* _AIM OF THE EXERCISE_:
All entries below are to be retyped in full, precisely as they appear.

* _DATA EXCERPTS_:
────────

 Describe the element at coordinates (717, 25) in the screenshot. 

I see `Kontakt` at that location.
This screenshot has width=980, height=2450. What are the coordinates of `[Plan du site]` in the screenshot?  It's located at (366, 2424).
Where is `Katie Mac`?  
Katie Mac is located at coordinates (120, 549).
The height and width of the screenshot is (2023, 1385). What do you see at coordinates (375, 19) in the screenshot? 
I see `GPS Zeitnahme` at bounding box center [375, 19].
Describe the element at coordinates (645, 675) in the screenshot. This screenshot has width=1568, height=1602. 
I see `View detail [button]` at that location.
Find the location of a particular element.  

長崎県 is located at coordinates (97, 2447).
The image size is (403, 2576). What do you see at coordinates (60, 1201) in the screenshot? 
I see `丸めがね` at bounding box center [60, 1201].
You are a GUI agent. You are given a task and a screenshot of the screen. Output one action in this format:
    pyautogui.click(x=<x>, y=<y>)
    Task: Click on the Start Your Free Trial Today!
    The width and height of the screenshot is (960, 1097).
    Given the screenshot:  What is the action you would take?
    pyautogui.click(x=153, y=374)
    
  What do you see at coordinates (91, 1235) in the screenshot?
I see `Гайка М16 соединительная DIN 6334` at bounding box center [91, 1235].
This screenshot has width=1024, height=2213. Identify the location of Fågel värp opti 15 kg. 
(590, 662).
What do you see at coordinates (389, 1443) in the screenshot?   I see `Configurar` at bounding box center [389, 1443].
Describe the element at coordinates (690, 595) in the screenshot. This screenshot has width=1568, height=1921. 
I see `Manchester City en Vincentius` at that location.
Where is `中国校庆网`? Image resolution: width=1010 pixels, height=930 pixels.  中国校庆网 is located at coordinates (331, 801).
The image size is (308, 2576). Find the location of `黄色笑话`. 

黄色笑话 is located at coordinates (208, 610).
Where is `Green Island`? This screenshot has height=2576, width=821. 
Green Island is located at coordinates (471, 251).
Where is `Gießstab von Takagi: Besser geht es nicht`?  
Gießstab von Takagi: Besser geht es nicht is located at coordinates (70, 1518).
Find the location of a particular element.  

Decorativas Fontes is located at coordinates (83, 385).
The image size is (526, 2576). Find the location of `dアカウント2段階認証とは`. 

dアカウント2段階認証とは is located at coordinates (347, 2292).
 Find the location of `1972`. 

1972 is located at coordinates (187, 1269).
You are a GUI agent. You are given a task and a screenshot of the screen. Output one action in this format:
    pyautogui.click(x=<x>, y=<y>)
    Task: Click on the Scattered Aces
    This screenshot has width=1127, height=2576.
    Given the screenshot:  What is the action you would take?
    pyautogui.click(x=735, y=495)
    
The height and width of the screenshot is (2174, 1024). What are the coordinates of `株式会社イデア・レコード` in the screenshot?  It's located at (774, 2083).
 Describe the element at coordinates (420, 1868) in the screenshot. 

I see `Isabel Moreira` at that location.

────────

* _SOLUTION TO THE EXERCISE_:
 Describe the element at coordinates (717, 25) in the screenshot. 

I see `Kontakt` at that location.
This screenshot has width=980, height=2450. What are the coordinates of `[Plan du site]` in the screenshot?  It's located at (366, 2424).
Where is `Katie Mac`?  
Katie Mac is located at coordinates (120, 549).
The height and width of the screenshot is (2023, 1385). What do you see at coordinates (375, 19) in the screenshot? 
I see `GPS Zeitnahme` at bounding box center [375, 19].
Describe the element at coordinates (645, 675) in the screenshot. This screenshot has width=1568, height=1602. 
I see `View detail [button]` at that location.
Find the location of a particular element.  

長崎県 is located at coordinates (97, 2447).
The image size is (403, 2576). What do you see at coordinates (60, 1201) in the screenshot? 
I see `丸めがね` at bounding box center [60, 1201].
You are a GUI agent. You are given a task and a screenshot of the screen. Output one action in this format:
    pyautogui.click(x=<x>, y=<y>)
    Task: Click on the Start Your Free Trial Today!
    The width and height of the screenshot is (960, 1097).
    Given the screenshot:  What is the action you would take?
    pyautogui.click(x=153, y=374)
    
  What do you see at coordinates (91, 1235) in the screenshot?
I see `Гайка М16 соединительная DIN 6334` at bounding box center [91, 1235].
This screenshot has width=1024, height=2213. Identify the location of Fågel värp opti 15 kg. 
(590, 662).
What do you see at coordinates (389, 1443) in the screenshot?   I see `Configurar` at bounding box center [389, 1443].
Describe the element at coordinates (690, 595) in the screenshot. This screenshot has width=1568, height=1921. 
I see `Manchester City en Vincentius` at that location.
Where is `中国校庆网`? Image resolution: width=1010 pixels, height=930 pixels.  中国校庆网 is located at coordinates (331, 801).
The image size is (308, 2576). Find the location of `黄色笑话`. 

黄色笑话 is located at coordinates (208, 610).
Where is `Green Island`? This screenshot has height=2576, width=821. 
Green Island is located at coordinates (471, 251).
Where is `Gießstab von Takagi: Besser geht es nicht`?  
Gießstab von Takagi: Besser geht es nicht is located at coordinates (70, 1518).
Find the location of a particular element.  

Decorativas Fontes is located at coordinates (83, 385).
The image size is (526, 2576). Find the location of `dアカウント2段階認証とは`. 

dアカウント2段階認証とは is located at coordinates (347, 2292).
 Find the location of `1972`. 

1972 is located at coordinates (187, 1269).
You are a GUI agent. You are given a task and a screenshot of the screen. Output one action in this format:
    pyautogui.click(x=<x>, y=<y>)
    Task: Click on the Scattered Aces
    This screenshot has width=1127, height=2576.
    Given the screenshot:  What is the action you would take?
    pyautogui.click(x=735, y=495)
    
The height and width of the screenshot is (2174, 1024). What are the coordinates of `株式会社イデア・レコード` in the screenshot?  It's located at (774, 2083).
 Describe the element at coordinates (420, 1868) in the screenshot. 

I see `Isabel Moreira` at that location.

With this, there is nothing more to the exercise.